John David Dalton was born on January 15, 1942 in wartime London. His father, John, was a doctor, and his mother, Kathleen Tremaine, was an actress. His sister, Sarah Legong, grew up to actress Joanna Pete during the German air raid, and David and his cousin were put in a basket and protected under the stairs, or the London Underground system. He said he would be taken to. protection.

David grew up in London and British Columbia — his father was Canadian — and attended The King’s School in Canterbury, England. Later, when his parents moved to New York, he joined his parents, and he and his sister became Warhol’s assistants, Legong said, helping to edit his early film “Sleep.” In 1966, Dalton helped Warhol design the Aspen problem. Aspen is a multimedia magazine in a box or folder containing various traps.

“I came from England in the early 1960s,” Dalton wrote in “Pop: Andy Warhol’s Genius.” “I came across pop art with the same excitement and joy as when I first heard the blues. I was fortunate to meet Andy Warhol at the beginning of his career, and through his X-ray specs.
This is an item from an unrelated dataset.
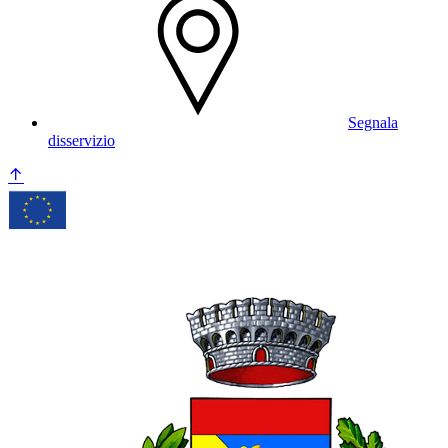
Segnala
disservizio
I saw American flashy, weird and maniac ads, supermarket products, cartoons and kitsch flashing, overflowing and popping out-the life of their skin. “

In the mid-to-late 1960s and early 70s, Dalton spent time on the East Coast, West Coast, and England rubbing his elbows at the Beatles and the Rolling Stones. In California, he spent time with Dennis Wilson. He once said he had praised Charles Manson.
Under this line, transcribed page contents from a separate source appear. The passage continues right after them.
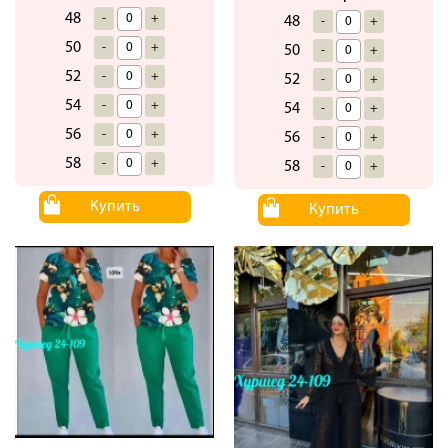
48
-
+
48
-
+
50
-
+
50
-
+
52
-
+
52
-
+
54
-
+
54
-
+
56
-
+
56
-
+
58
-
+
58
-
+
Купить
Купить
After Manson was charged with brutal murder in 1969, Dalton began investigating the Rolling Stone case with another writer, David Felton.

“Like most of my hippie buddies,” he wrote in an unpublished essay. A hippie of peace and love. “

His thinking changed when someone at the district attorney showed him a picture of the victims of Manson’s followers and a bloody message at the crime scene.

“It must have been the most horrifying moment of my life,” Dalton said in Joe Hagen’s “Sticky Fingers: The Life and Age of Jann Wenner and Rolling Stone Magazine” (2017). It is reported that. “It was the end of the whole hippie culture.”

For Rolling Stone, Dalton also wrote about Elvis Presley, Janis Joplin, Little Richard and more. By the mid-1970s, he had moved to books and focused on books, but still applied his completely immersive approach. “I actually started hearing Sid’s voice speak to me,” about the 1997 book “El Sid: Saint Vicious,” about Sid Vicious, a sex pistol who died of overdose in 1979. He is writing. David Nicholson, who reviewed the Washington Post book, found it compelling.

“A story similar to seeing someone standing on a rushing train road has some hypnotic nature,” he writes. “Writing throughout is graceful and intelligent, even when it’s on your face.”

Dalton once described his biographical technique as follows:

“Basically, you distill the subject into literary solutions and appreciate them, so to speak. Then you need a brain cleaner and you need to rewire your brain.”

Dalton lived in the Andes, New York. His wife, son and sister are his only direct survivors.

Kay said Dalton was present at both the sea changes and some of them.

“It was a fascinating time, and David was one of our most important cultural spokespersons,” he said.